Sanayide moraller neden bozuk?
Resmi istatistiklerden sanayi sektöründe giderek morallerin bozulduğu anlaşılıyor.
1) Sanayide beklentiler moral bozuyor... Merkez Bankası’nın Temmuz ayı reel sektör güven endeksinde “ekonomide genel gidişatı nasıl görüyorsunuz” sorusuna firmaların verdikleri cevaplardan imalat sanayisinde morallerin bozuk olduğu anlaşılıyor. Mayıs ayında söz konusu genel gidişat endeksi yüzde 110.5 iken, Temmuz ayında yüzde 93.2’a gerilemiştir. Endeks değerinin 100’ün üstünde olması güveni, altında olması ise güvensizliği gösteriyor.
2) Sektörel denge giderek bozuluyor... Aslında finans sektörü ile karşılaştırdığımız zaman sanayi sektöründe güven azalması olacağı açıkça ortaya çıkmaktadır. Reel sektörde 2012 yılında 500 büyük sanayi kuruluşunun toplam kârı 24.1 milyar liradır. Buna karşılık sayısı 49 olan bankaların toplam kârı da aynı düzeyde 23.6 milyar liradır. Ortalama bir bankanın 2012 yılı kârı yine ortalama 10 büyük sanayi kuruluşunun kârına eşittir.
3) Sanayide üretkenlik düştü... İmalat sanayisinde kapasite kullanım oranı Temmuz’da bir önceki aya göre arttı.. Haziran’da yüzde 76.2 olan kapasite kullanım oranı Temmuz ayında yüzde 78.5 oldu. Ne var ki yine de Türkiye sahip olduğu yüksek kapasiteyi bir türlü kullanamıyor.
Cumhuriyet dönemi olarak ortalamalara bakıldığından kapasite kullanım oranı yüzde 80’in üstünde olmuştur.

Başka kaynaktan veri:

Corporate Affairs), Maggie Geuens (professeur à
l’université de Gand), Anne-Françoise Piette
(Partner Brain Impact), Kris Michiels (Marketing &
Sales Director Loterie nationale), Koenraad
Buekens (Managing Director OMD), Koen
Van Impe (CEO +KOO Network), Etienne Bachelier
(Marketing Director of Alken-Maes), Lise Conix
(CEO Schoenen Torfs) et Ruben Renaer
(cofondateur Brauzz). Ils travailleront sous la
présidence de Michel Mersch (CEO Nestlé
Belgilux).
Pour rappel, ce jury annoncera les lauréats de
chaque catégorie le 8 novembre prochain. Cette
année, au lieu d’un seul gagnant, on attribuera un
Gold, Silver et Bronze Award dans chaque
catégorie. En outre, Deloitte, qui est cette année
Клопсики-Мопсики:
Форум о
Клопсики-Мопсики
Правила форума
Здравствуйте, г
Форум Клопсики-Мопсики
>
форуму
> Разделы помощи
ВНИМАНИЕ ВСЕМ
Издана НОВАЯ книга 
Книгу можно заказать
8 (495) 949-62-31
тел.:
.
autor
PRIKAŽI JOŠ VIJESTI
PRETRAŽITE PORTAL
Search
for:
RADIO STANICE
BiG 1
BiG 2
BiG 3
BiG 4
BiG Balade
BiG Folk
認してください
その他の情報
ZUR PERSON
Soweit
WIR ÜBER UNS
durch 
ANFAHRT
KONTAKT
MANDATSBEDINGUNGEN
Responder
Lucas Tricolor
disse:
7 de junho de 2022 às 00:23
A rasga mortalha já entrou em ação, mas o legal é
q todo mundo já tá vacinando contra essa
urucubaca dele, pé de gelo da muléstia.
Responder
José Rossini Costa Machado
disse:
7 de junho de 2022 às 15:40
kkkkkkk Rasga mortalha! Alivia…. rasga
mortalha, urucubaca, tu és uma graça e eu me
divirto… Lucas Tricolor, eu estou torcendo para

İmalat sanayisi kapasite kullanım oranı sanayi üretiminin gidişi hakkında bilgi verir. Ancak kapasite kullanım oranı sanayi üretim endeksi ile birlikte değerlendirilirse daha anlamlı sonuçlar verir. TÜİK’in en son yayınladığı Mayıs ayı sanayi üretim endeksi, bir önceki aya göre yüzde 0.6 oranında düşmüştür.

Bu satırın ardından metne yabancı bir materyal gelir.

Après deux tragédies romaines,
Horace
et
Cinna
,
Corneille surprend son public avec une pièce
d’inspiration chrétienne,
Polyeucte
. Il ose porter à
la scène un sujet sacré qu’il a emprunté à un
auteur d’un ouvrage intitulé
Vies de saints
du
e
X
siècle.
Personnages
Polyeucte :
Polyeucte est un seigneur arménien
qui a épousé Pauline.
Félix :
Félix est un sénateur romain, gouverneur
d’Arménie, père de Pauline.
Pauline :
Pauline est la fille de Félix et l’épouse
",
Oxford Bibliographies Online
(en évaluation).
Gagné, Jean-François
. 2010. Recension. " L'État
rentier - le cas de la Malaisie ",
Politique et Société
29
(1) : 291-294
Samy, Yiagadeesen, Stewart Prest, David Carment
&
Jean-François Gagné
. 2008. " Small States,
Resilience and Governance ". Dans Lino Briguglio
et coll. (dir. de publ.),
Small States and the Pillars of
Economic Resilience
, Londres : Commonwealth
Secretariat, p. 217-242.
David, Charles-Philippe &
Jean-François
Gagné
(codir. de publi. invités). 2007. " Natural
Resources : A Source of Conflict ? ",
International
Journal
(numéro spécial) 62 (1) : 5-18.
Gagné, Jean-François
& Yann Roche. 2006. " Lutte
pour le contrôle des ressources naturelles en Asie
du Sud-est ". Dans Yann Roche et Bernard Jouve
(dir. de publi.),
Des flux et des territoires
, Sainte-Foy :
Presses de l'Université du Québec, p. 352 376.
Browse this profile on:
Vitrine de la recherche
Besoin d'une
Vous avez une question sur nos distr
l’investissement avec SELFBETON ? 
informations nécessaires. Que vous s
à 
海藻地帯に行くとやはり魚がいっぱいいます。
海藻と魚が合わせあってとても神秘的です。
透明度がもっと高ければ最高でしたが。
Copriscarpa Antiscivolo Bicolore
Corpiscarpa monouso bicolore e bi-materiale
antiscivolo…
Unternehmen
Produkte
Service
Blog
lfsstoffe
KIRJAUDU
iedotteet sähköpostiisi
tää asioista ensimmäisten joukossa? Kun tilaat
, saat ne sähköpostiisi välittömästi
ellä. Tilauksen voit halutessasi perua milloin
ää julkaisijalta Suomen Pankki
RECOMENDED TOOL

4) İhracatta gerileme var... Geçici dış ticaret verilerine göre 2013 Haziran ayında ihracatımız 2012 yılı Haziran ayına göre yüzde 6 oranında azaldı.
Sonuç olarak, hepimiz aynı gemideyiz... İsterdik ki bu yazının başlığını “Sanayide Üretkenlik arttı” diye yazalım... Ne var ki bu verilerin tamamı resmi verilerdir.
Bu verileri ekonomi yönetimi de görüyor ve fakat farklı yorumluyor. Başka türlü yorumlaması da mümkün değil. Aksi halde beklentiler daha çok kötüleşir. Ekonomi yönetiminin yanlışı, hiçbir önlem almadan bu gidişatı seyretmektir. Sanki her şey finans sektörüne ve sermaye piyasasındaki spekülasyona bırakılmış gibi duruyor.
Oysa ki sanayide üretkenliği artırmak için, ciddi bir kalkınma planı hazırlamak ve bu planı uygulamak gerekir. Yeni kalkınma planında hedef, “rekabet gücü yüksek sanayi sektörü yaratmak ve üretimi artırmak” şeklinde açıklanıyor... Ne var ki bu hedef bir iyi niyet gibi duruyor... Çünkü hükümet, hem planlamaya inanmıyor, hem de sıcak para, kur sorunu ve on yıldan beridir sağlam dediği ve kendi yarattığı frankenştayn olan finans sektörünün günübirlik sorunları ile uğraşmaktan uzun dönemli önlemler alamıyor.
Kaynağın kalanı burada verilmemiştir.